History book tend to focus on days that live in infamy with unfathomable deaths. Eleanor was born before the United States entered the first World War 99 years ago (6 April 1917). The Great War, the “war to end all wars,” was the first time combat was fought on land, sea and in the air. She was a teenager when the Stock Market crashed in 1929. Hitler in Europe and the bombing of Pearl Harbor in ’41 led to two-front World War II and ushered in the nuclear age with the dropping of atomic bombs in Japan. History records atrocities like the Holocaust, mass murder in concentration camps. Wars have continued during Eleanor’s lifetime; a way we learn geography: Korea, Vietnam, the Soviet Union, Iraq, Afghanistan, and countries indicted for fomenting terrorism. The formation of the United Nations in 1945 has been more symbolic than actual with attempting to preserve peace through international cooperation. Terrorism and mass killings seem unpreventable. Technological progress has also created more advanced ways to kill people.
Aging is inevitable, but aging well doesn’t happen without your efforts. Most of us have no idea about how many years we’ll get. The secret to aging gracefully is actually no secret. Thriving takes a little luck and a lot of attention to habits; the cumulative effect of actions we take throughout life. There are things we can control: a healthy lifestyle, planning for financial security and engaging socially. Our habits pay compound interest over time–for better or worse.

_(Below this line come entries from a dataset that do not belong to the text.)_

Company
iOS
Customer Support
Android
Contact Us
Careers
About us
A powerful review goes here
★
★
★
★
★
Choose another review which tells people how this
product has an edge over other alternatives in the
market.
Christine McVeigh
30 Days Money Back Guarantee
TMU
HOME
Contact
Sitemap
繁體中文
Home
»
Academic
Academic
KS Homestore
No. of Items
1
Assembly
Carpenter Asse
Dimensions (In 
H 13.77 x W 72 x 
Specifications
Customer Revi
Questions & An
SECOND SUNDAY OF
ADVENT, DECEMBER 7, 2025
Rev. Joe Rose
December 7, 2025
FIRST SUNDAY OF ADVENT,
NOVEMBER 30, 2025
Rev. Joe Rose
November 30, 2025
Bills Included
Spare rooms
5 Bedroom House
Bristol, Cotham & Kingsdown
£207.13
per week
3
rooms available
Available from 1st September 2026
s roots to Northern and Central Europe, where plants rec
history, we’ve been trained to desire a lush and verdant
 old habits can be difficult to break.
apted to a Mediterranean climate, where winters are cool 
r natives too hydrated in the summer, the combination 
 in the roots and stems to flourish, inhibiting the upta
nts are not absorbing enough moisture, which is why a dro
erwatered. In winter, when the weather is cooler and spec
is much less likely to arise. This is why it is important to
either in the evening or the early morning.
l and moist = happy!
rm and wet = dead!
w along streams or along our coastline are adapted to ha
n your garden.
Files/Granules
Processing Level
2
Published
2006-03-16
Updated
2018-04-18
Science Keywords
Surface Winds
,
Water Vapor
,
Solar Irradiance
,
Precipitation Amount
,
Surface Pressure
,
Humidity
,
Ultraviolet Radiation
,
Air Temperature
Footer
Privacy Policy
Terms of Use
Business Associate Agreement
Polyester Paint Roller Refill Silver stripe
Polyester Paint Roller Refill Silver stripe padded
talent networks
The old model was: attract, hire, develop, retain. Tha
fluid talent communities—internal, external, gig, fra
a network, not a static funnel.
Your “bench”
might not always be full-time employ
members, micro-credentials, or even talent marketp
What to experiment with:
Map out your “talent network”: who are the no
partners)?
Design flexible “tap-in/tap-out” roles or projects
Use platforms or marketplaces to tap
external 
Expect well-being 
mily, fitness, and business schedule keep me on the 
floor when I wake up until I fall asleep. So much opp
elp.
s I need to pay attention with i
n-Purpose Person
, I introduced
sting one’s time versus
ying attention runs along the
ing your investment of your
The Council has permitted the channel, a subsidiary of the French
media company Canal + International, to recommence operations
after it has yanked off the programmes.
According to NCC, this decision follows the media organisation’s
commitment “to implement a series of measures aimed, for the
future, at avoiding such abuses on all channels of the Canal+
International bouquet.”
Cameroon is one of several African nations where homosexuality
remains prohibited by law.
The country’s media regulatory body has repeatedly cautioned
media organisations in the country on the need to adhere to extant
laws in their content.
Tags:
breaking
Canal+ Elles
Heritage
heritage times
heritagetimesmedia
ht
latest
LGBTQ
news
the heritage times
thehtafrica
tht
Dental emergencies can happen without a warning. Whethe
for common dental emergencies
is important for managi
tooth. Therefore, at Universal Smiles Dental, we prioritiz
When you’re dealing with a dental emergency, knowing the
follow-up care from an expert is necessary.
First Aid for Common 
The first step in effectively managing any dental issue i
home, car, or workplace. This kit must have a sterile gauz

So if you want to flourish at 100 or any age for that matter, there are things you can do. We can’t control our genes; only behaviors. The pillars of aging well are time, connections, money, and meaning. Make investments in living: move more; sit less; eat for nourishment without gorging on calories; consume more plants less animals; continue learning, make friends with people who share your healthy tendencies; you don’t want to outlive all your friends. Cook more. Financial security alone will not lead to quality of life, but that stability is a comfort and safety net. Every day you live, you’re creating your legacy.
While there are no guarantees on living a century, much of life’s quality depends on you. Act now. Turn off the computer or put the phone in your pocket and go for a walk.